Task brief> Pick up at the line with "Search (544, 13)". Write it out exactly, along with each later line through the end of the data, and nothing more.

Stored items
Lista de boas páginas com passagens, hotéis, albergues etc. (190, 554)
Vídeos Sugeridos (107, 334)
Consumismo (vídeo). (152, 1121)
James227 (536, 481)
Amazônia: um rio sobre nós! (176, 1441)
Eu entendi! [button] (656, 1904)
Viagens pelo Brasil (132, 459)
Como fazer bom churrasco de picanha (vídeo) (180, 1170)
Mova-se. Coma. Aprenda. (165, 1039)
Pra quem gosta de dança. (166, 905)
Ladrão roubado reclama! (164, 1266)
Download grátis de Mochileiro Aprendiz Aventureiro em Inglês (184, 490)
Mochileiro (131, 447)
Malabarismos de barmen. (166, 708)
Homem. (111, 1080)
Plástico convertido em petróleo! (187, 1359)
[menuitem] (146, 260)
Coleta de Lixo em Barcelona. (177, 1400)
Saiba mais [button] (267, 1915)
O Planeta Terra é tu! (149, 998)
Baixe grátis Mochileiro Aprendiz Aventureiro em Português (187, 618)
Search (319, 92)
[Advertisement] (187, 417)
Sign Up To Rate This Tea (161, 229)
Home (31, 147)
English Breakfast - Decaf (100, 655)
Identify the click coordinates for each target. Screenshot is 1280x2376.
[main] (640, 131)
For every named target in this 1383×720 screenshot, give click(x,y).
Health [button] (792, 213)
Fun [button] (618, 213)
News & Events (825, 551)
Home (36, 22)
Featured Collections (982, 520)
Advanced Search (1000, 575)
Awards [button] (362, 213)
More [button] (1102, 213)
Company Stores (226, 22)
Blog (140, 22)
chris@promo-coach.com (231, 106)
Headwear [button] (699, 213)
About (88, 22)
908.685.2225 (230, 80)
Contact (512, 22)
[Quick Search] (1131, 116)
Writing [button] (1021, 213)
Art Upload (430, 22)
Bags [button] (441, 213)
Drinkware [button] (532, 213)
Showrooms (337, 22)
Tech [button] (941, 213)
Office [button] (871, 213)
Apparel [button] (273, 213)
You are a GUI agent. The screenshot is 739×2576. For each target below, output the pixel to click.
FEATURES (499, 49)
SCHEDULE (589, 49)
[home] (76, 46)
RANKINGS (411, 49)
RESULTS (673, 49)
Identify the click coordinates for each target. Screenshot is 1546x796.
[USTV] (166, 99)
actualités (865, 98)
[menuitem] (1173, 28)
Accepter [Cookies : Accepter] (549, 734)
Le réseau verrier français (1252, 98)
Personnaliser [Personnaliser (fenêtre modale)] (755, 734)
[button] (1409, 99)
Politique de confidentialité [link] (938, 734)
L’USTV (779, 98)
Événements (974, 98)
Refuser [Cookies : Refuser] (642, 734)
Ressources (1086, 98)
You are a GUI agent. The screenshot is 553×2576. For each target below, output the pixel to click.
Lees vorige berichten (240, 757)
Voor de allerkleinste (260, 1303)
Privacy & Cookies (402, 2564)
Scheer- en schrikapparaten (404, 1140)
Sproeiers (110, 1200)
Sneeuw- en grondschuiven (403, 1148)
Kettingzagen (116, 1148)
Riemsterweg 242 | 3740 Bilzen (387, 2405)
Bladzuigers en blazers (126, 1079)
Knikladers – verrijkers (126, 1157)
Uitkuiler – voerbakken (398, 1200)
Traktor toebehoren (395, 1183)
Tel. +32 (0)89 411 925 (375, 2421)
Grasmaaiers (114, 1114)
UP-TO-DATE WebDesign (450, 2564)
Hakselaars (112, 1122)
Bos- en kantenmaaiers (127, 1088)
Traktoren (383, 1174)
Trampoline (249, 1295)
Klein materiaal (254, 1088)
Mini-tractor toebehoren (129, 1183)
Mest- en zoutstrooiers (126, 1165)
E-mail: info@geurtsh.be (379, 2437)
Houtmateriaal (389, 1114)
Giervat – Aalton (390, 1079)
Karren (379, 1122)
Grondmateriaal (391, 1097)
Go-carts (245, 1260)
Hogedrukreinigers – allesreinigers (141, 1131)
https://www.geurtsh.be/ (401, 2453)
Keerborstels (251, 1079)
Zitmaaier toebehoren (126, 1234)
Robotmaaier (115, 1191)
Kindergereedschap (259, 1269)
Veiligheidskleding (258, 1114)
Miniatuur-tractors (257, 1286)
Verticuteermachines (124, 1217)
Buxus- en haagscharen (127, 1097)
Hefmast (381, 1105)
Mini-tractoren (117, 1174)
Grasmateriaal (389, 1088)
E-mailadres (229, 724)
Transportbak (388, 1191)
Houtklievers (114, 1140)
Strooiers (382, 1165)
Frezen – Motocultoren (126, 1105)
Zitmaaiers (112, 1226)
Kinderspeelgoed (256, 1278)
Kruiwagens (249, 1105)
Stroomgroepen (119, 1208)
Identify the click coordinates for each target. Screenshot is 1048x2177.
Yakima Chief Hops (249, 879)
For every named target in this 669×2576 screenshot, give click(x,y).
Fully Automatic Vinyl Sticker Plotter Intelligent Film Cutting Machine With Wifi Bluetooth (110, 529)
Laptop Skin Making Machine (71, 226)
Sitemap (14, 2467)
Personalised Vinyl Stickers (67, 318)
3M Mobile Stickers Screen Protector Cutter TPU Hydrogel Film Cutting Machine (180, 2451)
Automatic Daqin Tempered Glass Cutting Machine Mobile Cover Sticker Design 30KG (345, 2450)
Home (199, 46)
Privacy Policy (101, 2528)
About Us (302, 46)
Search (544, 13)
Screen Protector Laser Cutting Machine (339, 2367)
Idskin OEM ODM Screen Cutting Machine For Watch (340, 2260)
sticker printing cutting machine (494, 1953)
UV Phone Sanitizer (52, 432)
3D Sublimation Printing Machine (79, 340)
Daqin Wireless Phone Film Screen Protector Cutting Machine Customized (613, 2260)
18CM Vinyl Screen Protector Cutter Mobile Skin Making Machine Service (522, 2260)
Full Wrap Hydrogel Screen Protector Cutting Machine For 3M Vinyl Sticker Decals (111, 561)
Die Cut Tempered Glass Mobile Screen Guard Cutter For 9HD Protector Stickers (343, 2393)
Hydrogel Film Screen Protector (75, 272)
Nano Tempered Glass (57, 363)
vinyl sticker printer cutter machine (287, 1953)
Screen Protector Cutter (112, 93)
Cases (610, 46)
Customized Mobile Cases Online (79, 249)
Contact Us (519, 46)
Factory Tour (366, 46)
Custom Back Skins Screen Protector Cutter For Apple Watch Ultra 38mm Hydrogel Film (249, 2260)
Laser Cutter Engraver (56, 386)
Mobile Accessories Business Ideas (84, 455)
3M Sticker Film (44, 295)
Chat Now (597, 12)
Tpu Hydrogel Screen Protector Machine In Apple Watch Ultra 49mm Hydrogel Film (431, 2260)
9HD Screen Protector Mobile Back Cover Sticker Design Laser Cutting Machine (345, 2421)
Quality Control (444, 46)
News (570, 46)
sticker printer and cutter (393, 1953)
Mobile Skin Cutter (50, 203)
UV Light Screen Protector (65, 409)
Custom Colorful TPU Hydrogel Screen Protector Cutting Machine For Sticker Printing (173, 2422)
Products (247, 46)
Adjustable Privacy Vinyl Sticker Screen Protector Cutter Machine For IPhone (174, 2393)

Task answer>
Search (544, 13)
Screen Protector Laser Cutting Machine (339, 2367)
Idskin OEM ODM Screen Cutting Machine For Watch (340, 2260)
sticker printing cutting machine (494, 1953)
UV Phone Sanitizer (52, 432)
3D Sublimation Printing Machine (79, 340)
Daqin Wireless Phone Film Screen Protector Cutting Machine Customized (613, 2260)
18CM Vinyl Screen Protector Cutter Mobile Skin Making Machine Service (522, 2260)
Full Wrap Hydrogel Screen Protector Cutting Machine For 3M Vinyl Sticker Decals (111, 561)
Die Cut Tempered Glass Mobile Screen Guard Cutter For 9HD Protector Stickers (343, 2393)
Hydrogel Film Screen Protector (75, 272)
Nano Tempered Glass (57, 363)
vinyl sticker printer cutter machine (287, 1953)
Screen Protector Cutter (112, 93)
Cases (610, 46)
Customized Mobile Cases Online (79, 249)
Contact Us (519, 46)
Factory Tour (366, 46)
Custom Back Skins Screen Protector Cutter For Apple Watch Ultra 38mm Hydrogel Film (249, 2260)
Laser Cutter Engraver (56, 386)
Mobile Accessories Business Ideas (84, 455)
3M Sticker Film (44, 295)
Chat Now (597, 12)
Tpu Hydrogel Screen Protector Machine In Apple Watch Ultra 49mm Hydrogel Film (431, 2260)
9HD Screen Protector Mobile Back Cover Sticker Design Laser Cutting Machine (345, 2421)
Quality Control (444, 46)
News (570, 46)
sticker printer and cutter (393, 1953)
Mobile Skin Cutter (50, 203)
UV Light Screen Protector (65, 409)
Custom Colorful TPU Hydrogel Screen Protector Cutting Machine For Sticker Printing (173, 2422)
Products (247, 46)
Adjustable Privacy Vinyl Sticker Screen Protector Cutter Machine For IPhone (174, 2393)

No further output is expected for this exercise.